DATA TO EXAMINE
------------------------------
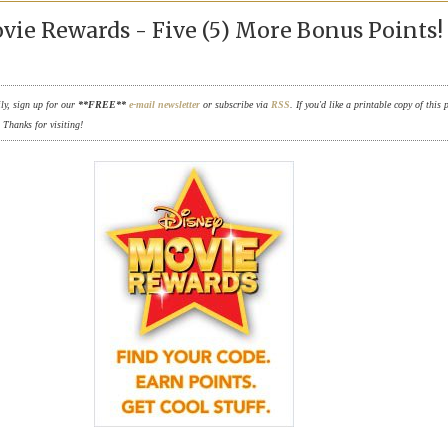
vie Rewards - Five (5) More Bonus Points!
ily, sign up for our
**FREE**
e-mail newsletter
or subscribe via
RSS
. If you'd like a printable copy of this 
. Thanks for visiting!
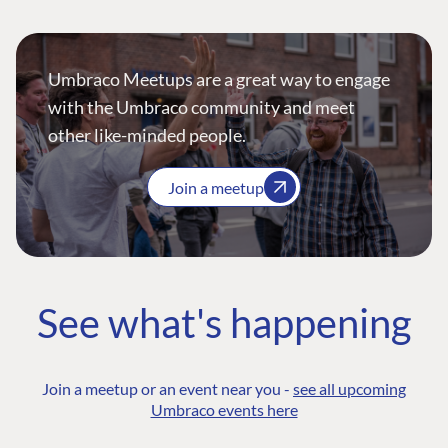
Umbraco Meetups are a great way to engage
with the Umbraco community and meet
other like-minded people.
Join a meetup
See what's happening
Join a meetup or an event near you -
see all upcoming
Umbraco events here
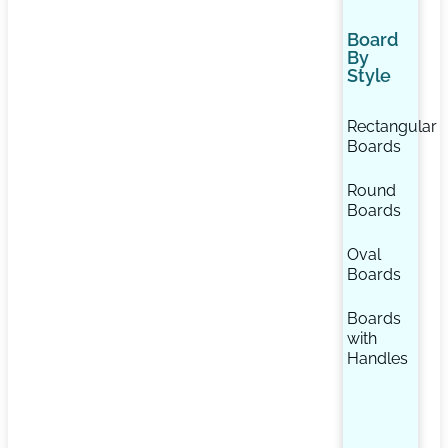
Board
By
Style
Rectangular
Boards
Round
Boards
Oval
Boards
Boards
with
Handles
------------------------------
EXERCISE GOAL
Would you copy exactly the lines from the one that contains "Rectangular" through the final line of the records above, including both?

TASK OUTPUT
Rectangular
Boards
Round
Boards
Oval
Boards
Boards
with
Handles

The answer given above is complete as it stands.